The first act of Broken Age consists of two separate stories that can be played independently of one another. One stars a girl named Vella (voiced by Masasa Moyo), who has been chosen by her village to participate in a tradition whereby she puts on a fancy dress and gets eaten alive by a giant horrifying Lovecraft monster. It also stars Shay (Elijah Wood), a guy being held on a spaceship by an artificial intelligence that takes the form of a coddling, overbearing set of parents.

Both main characters feel trapped by the routines and risk aversion of the power structures surrounding them and take drastic, potentially ill-advised action in order to find out what else they might be capable of. Given Schafer’s track record with large game publishers, I’d guess that this aspect of Broken Age’s story is pretty important to him.

True to his word, Schafer has given us a more-or-less faithful recreation of the point-and-click formula that made him famous. Click on people to talk to them. Click on items to pick them up or use them on other items. Any formula that simple is going to rely heavily on details, and any fans of Schafer’s previous work will understand how much love went into the craft of seemingly every aspect of Broken Age.

For example: Since graphics have advanced to the point where things like in-game facial expressions have become possible, Schafer and his art departments have always had an intuitive, wonderful understanding of the relationship between the uncanny valley, animation, facial expressions and human empathy. There are a lot of modern games that ask to be taken seriously where characters’ creepy expressional stoicism is presented as a totally reasonable tabula rasa onto which we can project whichever macho emotion we please (try and guess which ones!). Grim Fandango, Schafer’s 1998 magnum opus (and the game that is typically credited with sinking the point-and-click genre,) contains what I consider to be the single most memorable facial expression in videogame history (try and guess which one!). Broken Age’s animation contains relatable winces. How many games can say that?
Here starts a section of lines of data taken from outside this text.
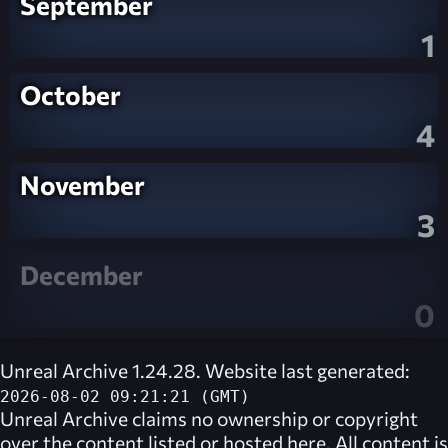
September
1
October
4
November
3
December
0
Unreal Archive 1.24.28. Website last generated:
2026-08-02 09:21:21 (GMT)
Unreal Archive
claims no ownership or copyright
over the content listed or hosted here. All content is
Maybe it’s the wisdom that comes from experience, but I didn’t find myself stuck in Broken Age the way my childhood self lingered on parts of, say, Day Of the Tentacle. My playthrough involved a small amount of frustrating backtracking, but it seems unlikely that Broken Age’s legacy will involve the fiendish cleverness of its puzzles. So far, it’s most memorable for being (the first half of) a better story than the ones most games have to tell, and it gives us—an aging generation of dorks who are totally used to getting what we pay for—what we paid for: (the first half of) a new Tim Schafer adventure game.

In the world of Broken Age, the world of videogames, and basically everywhere else, the relationship between tradition and countertradition creates progress. The games my friends’ baby will grow up alongside, the ones that will come out ten years from now, will likely be so alien to me that the inevitable crowd-funded Cliff Bleszinski third-person shooter will feel like home in comparison. You’re either brash and naive enough to change the game while you’re young, or single-minded enough to grow into an authority figure and shape the game the old-fashioned way. Schafer isn’t a young naïf anymore, but I bet he remembers what it felt like, and what it felt like when his grim fandango of an ambition ran into the immovable object of entertainment industry profit motives.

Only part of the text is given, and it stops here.